Only one stretch of the listing below is wanted. Begin at the line that has "MAKETYEM.01081", stop after the line that has "13.05.2026 19:53", and repeat every line in between exactly.

══════════

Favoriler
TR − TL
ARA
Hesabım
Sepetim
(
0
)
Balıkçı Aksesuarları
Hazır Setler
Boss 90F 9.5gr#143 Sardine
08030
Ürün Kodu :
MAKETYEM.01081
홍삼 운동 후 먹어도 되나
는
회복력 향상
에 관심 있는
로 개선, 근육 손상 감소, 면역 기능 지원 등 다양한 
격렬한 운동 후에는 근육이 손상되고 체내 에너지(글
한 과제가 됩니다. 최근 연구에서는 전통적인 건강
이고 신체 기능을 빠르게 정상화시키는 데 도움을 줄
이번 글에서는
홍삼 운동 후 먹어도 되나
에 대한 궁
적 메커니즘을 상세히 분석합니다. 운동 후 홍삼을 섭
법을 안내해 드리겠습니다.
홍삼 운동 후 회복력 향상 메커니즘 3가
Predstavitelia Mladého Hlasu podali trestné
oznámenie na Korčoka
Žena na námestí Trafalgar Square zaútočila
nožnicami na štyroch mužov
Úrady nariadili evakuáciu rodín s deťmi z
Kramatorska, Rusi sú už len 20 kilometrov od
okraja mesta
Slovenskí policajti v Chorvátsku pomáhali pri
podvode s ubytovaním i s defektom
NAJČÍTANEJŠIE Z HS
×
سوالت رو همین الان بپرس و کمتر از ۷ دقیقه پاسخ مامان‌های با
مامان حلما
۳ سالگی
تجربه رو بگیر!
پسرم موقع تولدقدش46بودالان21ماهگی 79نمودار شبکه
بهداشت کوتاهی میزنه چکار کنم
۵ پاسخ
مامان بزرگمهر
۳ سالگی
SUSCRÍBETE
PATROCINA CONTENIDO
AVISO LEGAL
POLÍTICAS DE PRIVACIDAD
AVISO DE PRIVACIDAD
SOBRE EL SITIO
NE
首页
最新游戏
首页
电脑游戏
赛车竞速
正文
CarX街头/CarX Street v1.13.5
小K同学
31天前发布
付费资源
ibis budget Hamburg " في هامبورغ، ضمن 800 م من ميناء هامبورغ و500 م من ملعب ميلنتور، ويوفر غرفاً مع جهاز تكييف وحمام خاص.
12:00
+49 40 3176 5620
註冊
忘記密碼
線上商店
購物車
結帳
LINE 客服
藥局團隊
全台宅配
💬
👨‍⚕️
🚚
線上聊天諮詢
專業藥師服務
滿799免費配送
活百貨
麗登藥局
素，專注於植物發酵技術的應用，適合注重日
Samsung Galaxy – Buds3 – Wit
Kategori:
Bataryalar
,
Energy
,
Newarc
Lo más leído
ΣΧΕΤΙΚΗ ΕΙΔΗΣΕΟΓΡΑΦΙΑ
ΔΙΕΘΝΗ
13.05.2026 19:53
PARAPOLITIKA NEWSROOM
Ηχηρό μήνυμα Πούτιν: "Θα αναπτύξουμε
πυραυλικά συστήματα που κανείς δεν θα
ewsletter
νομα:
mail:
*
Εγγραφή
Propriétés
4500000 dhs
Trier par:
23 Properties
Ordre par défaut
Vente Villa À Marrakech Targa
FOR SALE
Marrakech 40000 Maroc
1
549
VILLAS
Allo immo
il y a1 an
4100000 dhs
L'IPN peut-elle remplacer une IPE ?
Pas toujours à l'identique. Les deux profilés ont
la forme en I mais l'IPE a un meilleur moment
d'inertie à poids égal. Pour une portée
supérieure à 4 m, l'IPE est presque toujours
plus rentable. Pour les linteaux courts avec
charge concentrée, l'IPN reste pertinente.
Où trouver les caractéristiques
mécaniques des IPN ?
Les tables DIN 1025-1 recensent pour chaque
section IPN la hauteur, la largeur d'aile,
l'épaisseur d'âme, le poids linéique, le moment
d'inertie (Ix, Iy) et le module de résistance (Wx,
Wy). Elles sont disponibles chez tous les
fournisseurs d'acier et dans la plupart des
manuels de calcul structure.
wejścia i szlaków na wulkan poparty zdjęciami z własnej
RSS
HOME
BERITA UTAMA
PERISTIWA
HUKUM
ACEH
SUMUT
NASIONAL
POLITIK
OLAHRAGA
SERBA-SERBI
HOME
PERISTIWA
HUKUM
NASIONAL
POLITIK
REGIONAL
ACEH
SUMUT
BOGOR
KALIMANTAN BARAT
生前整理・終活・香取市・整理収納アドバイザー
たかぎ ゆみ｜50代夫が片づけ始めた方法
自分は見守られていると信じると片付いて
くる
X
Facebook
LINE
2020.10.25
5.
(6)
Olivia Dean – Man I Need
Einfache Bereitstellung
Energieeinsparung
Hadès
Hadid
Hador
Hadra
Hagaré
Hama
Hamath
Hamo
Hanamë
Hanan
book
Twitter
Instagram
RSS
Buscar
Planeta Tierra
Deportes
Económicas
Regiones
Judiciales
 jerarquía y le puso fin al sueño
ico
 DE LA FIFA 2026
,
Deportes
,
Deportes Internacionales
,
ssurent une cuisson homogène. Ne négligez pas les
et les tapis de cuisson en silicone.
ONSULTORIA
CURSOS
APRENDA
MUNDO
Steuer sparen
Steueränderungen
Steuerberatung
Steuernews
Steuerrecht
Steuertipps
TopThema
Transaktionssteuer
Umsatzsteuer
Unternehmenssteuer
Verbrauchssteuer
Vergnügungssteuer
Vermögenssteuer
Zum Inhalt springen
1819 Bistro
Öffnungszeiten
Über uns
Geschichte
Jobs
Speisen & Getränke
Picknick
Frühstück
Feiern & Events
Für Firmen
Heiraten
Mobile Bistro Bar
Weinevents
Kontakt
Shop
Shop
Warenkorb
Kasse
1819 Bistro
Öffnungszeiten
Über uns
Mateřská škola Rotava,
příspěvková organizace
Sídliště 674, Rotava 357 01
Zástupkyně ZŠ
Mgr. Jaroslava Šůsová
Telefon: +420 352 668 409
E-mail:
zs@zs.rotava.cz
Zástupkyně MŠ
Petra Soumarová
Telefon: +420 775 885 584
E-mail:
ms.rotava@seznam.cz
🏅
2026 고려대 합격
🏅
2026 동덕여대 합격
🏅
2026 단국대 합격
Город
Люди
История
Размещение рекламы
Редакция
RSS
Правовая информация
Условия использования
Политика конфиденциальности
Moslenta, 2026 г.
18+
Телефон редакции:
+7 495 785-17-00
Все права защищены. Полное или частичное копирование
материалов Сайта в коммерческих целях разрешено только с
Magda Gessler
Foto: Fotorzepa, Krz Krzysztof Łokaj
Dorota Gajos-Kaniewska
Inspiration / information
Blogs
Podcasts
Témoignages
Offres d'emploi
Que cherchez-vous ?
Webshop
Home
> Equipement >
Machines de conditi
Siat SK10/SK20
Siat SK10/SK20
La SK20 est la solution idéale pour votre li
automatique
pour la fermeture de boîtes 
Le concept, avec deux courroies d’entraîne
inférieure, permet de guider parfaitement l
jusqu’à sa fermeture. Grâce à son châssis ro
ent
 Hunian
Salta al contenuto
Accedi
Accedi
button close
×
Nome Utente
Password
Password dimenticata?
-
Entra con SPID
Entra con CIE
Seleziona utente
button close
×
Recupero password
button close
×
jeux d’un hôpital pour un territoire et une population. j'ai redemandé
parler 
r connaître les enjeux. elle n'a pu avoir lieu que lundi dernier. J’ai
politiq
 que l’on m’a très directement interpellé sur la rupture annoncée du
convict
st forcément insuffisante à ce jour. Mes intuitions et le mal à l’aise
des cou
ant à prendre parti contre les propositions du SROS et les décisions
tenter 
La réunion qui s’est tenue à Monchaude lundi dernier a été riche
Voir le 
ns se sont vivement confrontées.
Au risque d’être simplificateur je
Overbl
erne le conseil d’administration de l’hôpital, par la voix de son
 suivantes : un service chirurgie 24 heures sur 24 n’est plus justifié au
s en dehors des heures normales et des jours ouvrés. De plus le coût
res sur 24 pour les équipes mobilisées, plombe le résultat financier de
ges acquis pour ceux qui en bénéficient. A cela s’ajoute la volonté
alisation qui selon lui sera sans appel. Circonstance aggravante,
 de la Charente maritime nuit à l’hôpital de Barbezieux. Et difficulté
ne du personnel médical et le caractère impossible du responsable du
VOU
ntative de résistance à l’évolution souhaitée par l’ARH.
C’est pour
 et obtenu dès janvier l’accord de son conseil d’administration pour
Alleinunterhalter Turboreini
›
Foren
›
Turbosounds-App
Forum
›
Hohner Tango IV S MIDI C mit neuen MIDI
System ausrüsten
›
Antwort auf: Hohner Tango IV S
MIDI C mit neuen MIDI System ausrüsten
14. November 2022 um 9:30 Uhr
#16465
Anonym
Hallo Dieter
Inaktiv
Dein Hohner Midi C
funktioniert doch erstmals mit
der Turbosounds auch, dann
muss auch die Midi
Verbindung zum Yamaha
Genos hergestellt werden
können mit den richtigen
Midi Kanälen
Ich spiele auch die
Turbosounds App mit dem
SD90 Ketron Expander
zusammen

══════════

> _Solution to this exercise_:
MAKETYEM.01081
홍삼 운동 후 먹어도 되나
는
회복력 향상
에 관심 있는
로 개선, 근육 손상 감소, 면역 기능 지원 등 다양한 
격렬한 운동 후에는 근육이 손상되고 체내 에너지(글
한 과제가 됩니다. 최근 연구에서는 전통적인 건강
이고 신체 기능을 빠르게 정상화시키는 데 도움을 줄
이번 글에서는
홍삼 운동 후 먹어도 되나
에 대한 궁
적 메커니즘을 상세히 분석합니다. 운동 후 홍삼을 섭
법을 안내해 드리겠습니다.
홍삼 운동 후 회복력 향상 메커니즘 3가
Predstavitelia Mladého Hlasu podali trestné
oznámenie na Korčoka
Žena na námestí Trafalgar Square zaútočila
nožnicami na štyroch mužov
Úrady nariadili evakuáciu rodín s deťmi z
Kramatorska, Rusi sú už len 20 kilometrov od
okraja mesta
Slovenskí policajti v Chorvátsku pomáhali pri
podvode s ubytovaním i s defektom
NAJČÍTANEJŠIE Z HS
×
سوالت رو همین الان بپرس و کمتر از ۷ دقیقه پاسخ مامان‌های با
مامان حلما
۳ سالگی
تجربه رو بگیر!
پسرم موقع تولدقدش46بودالان21ماهگی 79نمودار شبکه
بهداشت کوتاهی میزنه چکار کنم
۵ پاسخ
مامان بزرگمهر
۳ سالگی
SUSCRÍBETE
PATROCINA CONTENIDO
AVISO LEGAL
POLÍTICAS DE PRIVACIDAD
AVISO DE PRIVACIDAD
SOBRE EL SITIO
NE
首页
最新游戏
首页
电脑游戏
赛车竞速
正文
CarX街头/CarX Street v1.13.5
小K同学
31天前发布
付费资源
ibis budget Hamburg " في هامبورغ، ضمن 800 م من ميناء هامبورغ و500 م من ملعب ميلنتور، ويوفر غرفاً مع جهاز تكييف وحمام خاص.
12:00
+49 40 3176 5620
註冊
忘記密碼
線上商店
購物車
結帳
LINE 客服
藥局團隊
全台宅配
💬
👨‍⚕️
🚚
線上聊天諮詢
專業藥師服務
滿799免費配送
活百貨
麗登藥局
素，專注於植物發酵技術的應用，適合注重日
Samsung Galaxy – Buds3 – Wit
Kategori:
Bataryalar
,
Energy
,
Newarc
Lo más leído
ΣΧΕΤΙΚΗ ΕΙΔΗΣΕΟΓΡΑΦΙΑ
ΔΙΕΘΝΗ
13.05.2026 19:53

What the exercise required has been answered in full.